Following the course of the Vorder Rhein, we reach the beautifully situated village of Trons, memorable in the history of the Grisons, at which we shall glance in the succeeding chapter. Here are the remains of the maple-tree beneath which the deputies of the peasants met the nobles in the year 1424. "Close to the tree," says Murray, who calls it a sycamore, "stands the little chapel of St. Anne, whose portico is adorned with the mottos, In libertatem vocati estis;' Ubi Spiritus Domini, ibi Libertas;' In te speraverunt Patres;' and with two fresco paintings. One represents the first formation of the Grey League, the principal figure being the abbot of Dissentis, in the robes of his order; the count of Sax, with a white flowing beard; and the lord of Rhaetzuns. The other picture shows the renewal of the oath in 1778; the deputies here appear with starched frills, and hair powdered and frizzled; in silk stockings and walking-sticks. It is recorded that the deputies, on the former occasion, brought their dinners in sacks on their backs, which they hung up by nails to the rocks, while they quenched their thirst in the brook which traverses the meadow of Tavanosa. The more courtier-like deputies of the second meeting were more sumptuously feasted in. the mansion of the abbot."

Pursuing the same course, Dissentis is reached, where there is a Benedictine abbey, and beyond this is the village of Sedrun. The ascent of the Ober-alp may now be made; and on reaching the opposite declivity, there is is a small lake, bearing the name of the Ober-alp-see, one of the head-waters of the river Reuss. Passing with needed caution over the bogs of this part, the traveller proceeds by the valley of Urseren to Andermatt, on the St. Gothard.

CHAPTER XXXII.

THE CANTON OF THE GRISONS-COIRE-MEYENFELD-COUNTRY OF DAVOS-COL FLUELLA,

THE canton of the Grisons, as it is called in French, or Graubündten, to give its other name, is bounded on the north by the canton of St. Gall, on the east by the Tyrol and Vorarlberg, on the south by the Lombardo-Venetian kingdom, and on the west by the cantons of Ticino, Uri, and Glarus. It is entirely surrounded by lofty mountains, with the exception of one point on the north, where the Rhine issues out of it through a narrow valley, along which runs the carriage-road from Coire to St. Gall and Zurich.

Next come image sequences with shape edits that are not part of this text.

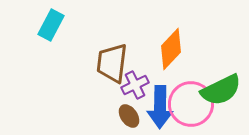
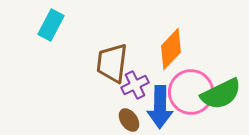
green semicircle: moved 4 px down
pink circle: moved 12 px up
brown ellipse: moved 4 px down
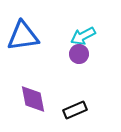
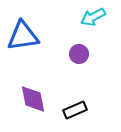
cyan arrow: moved 10 px right, 19 px up
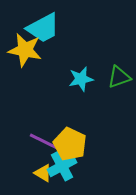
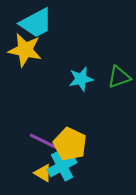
cyan trapezoid: moved 7 px left, 5 px up
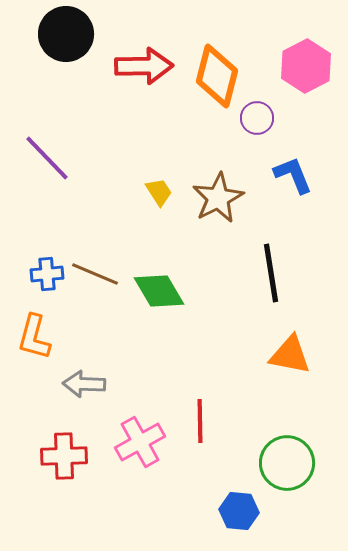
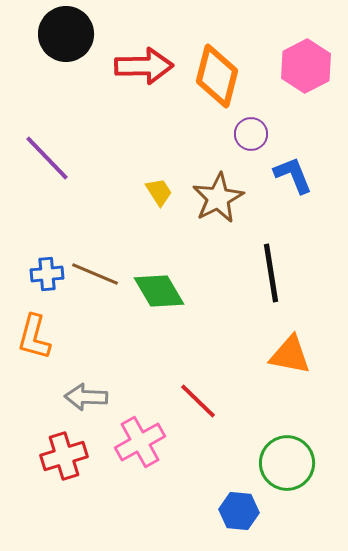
purple circle: moved 6 px left, 16 px down
gray arrow: moved 2 px right, 13 px down
red line: moved 2 px left, 20 px up; rotated 45 degrees counterclockwise
red cross: rotated 15 degrees counterclockwise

A large offset of the Lepontian Alps detaches itself from the group of the St. Gothard, and, running in a north-easterly direction, marks the western boundary of the canton. Dividing the waters of the Rhine from those of the Reuss and the Linth, it forms many high summits, covered with perpetual snow. Another lofty range, which, under the name of the Rhætian Alps, forms part of the great central chain, runs east from the St. Gothard, dividing the waters which flow northwards into the Rhine from those which flow southwards into the Ticino; the high summits called Piz Val Rhein are in this range, over which pass the roads of the Bernhardina and the Splugen, leading from the Grisons into Italy. The area of the canton is reckoned at 3,080 square miles, its greatest length being about eighty miles from east to west, and its greatest breadth about fiftyfive from north to south. The surface is cut into numerous valleys, about sixty in number. No less than two hundred and forty-one glaciers are reckoned within the limits of the Grisons, one hundred and fifty of which send their waters to the Rhine, sixty-six to the Danube by means of the Inn, and twenty-five to the Po, by the Adda and the Ticino.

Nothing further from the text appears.